Her smile wavered a little and she looked momentarily anxious.

"It is very kind of you to say so," she said at length.

"I mean…in the absence of his father…who remains in Egypt…as I believe." He managed to catch his breath and calm the heaving of his chest.

"Yes, Captain Drood will return in September and take Eddy off for some weeks by the sea. I hope you'll agree, though, that there are worse places to spend the summer than here."

"Much worse."

"I was surprised, Jack, to hear that you were going to school in London," said Rosa after a delicate pause.

"Were you?"

"I think it was always Meg's hope that you would be educated as a gentleman but, to my mind, her idea was that you might stay in Cloisterham."

"How can you possibly know that?"

"We spoke on the subject more than once."

He levelled an intense gaze on the object of his infatuation.

"You discussed me?"

"Jack, do not look so horrified. It is natural that your sister might talk with her bosom companion about all the minutiae of her life. The education of her own brother is a near concern of hers, would you not say?"

"No, you misunderstand me. I do not reproach her for it."

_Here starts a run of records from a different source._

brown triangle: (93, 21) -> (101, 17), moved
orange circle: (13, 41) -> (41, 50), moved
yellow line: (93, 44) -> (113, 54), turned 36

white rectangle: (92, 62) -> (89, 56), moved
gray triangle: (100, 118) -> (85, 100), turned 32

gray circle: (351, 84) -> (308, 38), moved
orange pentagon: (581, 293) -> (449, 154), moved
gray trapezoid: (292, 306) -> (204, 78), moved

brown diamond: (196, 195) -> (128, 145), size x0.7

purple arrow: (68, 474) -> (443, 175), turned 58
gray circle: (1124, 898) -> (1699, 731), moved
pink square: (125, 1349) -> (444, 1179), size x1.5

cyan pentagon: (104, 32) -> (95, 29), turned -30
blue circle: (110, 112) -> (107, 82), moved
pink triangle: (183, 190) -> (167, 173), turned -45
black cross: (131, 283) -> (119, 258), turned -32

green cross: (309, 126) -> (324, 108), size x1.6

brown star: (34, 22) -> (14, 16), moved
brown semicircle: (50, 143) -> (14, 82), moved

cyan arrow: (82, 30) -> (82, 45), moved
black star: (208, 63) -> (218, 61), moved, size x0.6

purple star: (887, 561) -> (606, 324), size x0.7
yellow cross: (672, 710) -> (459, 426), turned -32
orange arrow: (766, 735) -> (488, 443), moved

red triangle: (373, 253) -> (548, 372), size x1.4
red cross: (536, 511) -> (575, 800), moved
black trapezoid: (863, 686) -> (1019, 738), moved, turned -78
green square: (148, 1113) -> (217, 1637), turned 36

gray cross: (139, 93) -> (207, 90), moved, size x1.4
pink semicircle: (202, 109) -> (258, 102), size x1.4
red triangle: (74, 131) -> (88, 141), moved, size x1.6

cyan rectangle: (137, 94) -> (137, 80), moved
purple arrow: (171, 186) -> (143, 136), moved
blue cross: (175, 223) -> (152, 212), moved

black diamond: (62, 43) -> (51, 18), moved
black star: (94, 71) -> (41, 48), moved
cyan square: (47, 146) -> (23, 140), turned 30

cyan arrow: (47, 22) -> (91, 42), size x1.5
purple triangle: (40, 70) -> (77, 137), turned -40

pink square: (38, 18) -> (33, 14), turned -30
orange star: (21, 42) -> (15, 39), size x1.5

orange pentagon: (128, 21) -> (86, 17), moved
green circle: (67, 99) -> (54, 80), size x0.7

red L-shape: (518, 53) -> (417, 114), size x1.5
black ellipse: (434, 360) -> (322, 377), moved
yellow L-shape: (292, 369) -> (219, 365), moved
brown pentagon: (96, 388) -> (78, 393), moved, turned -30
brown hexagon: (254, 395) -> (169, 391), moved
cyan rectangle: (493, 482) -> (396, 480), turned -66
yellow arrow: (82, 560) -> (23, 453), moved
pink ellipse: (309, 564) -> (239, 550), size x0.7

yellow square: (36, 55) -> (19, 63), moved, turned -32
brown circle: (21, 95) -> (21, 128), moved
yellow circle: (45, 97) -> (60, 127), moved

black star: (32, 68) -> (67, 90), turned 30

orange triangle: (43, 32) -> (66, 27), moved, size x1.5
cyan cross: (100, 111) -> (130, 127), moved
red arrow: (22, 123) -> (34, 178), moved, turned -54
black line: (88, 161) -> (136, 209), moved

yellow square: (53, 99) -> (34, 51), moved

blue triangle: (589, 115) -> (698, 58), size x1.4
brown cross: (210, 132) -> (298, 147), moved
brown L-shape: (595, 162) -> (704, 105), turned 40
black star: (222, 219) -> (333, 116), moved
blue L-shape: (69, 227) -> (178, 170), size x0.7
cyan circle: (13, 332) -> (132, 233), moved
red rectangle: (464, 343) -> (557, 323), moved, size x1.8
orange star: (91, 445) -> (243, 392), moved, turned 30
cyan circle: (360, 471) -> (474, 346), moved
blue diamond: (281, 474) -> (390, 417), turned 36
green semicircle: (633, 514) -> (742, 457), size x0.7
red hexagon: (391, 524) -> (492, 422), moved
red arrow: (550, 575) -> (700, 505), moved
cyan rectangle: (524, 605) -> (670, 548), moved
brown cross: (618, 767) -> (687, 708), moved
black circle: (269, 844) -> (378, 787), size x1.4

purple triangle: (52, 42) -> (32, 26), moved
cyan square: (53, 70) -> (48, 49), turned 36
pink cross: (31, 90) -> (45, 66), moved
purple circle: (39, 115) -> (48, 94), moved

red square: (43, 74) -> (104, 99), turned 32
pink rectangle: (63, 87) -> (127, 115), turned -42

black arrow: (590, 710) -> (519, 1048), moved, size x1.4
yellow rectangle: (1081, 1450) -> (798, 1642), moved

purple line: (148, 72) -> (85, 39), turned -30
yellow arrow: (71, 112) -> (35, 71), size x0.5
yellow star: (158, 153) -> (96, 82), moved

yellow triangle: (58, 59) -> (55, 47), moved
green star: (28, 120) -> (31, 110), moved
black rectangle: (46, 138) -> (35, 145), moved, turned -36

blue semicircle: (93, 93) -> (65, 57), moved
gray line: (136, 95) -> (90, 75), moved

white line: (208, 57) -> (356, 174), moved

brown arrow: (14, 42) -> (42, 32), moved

But I wish I could have heard these conversations. Heard my name fall from your lips, my welfare the focus of your attention.

"Good, because she does not deserve it."

"You believe that she was a good person."

"Jack, what an odd thing to say. Of course I do."

"A good sister."

"An excellent sister."

"Why did she want me to abide here in Cloisterham?"

"I suppose she intended that you should always be close enough for her to visit. She wished very much for you to be involved with your nephew's day to day life and care."

"Did she? I suppose that is not…surprising. Did she mention her parents…our parents…a good deal?"

"I believe, though perhaps I should not say, that there was some form of, of, well, of rift between them. They dote on Eddy, of course. But now you will re-establish your connexion, when you go to live in London. I hope they mean to compensate you for their many years of neglect."

"Oh, I don't know about that," said Jasper vaguely. His mind and heart were too full to consider the frozen natures of his grandparents. Meg had wished for him to stay in Cloisterham, to be close to her and to Edwin. For, of course, she knew their true connexion. Not that of uncle and nephew, but of half brothers.

Captain Drood's monstrous behaviour had taken on a different cast. He had guessed her secret and knew Jasper to be her illegitimate son. His antipathy towards him was hardly astonishing in the light of such a discovery – but he was still unable to forgive it.

He owed it now, to her memory, to remain a presence in Edwin's life. He would come back from London for the school holidays, to lay flowers on her grave and call upon her son. And if he could get a glimpse or two of the angelic Rosa Bud into the bargain, well, such a chance was not to be passed up.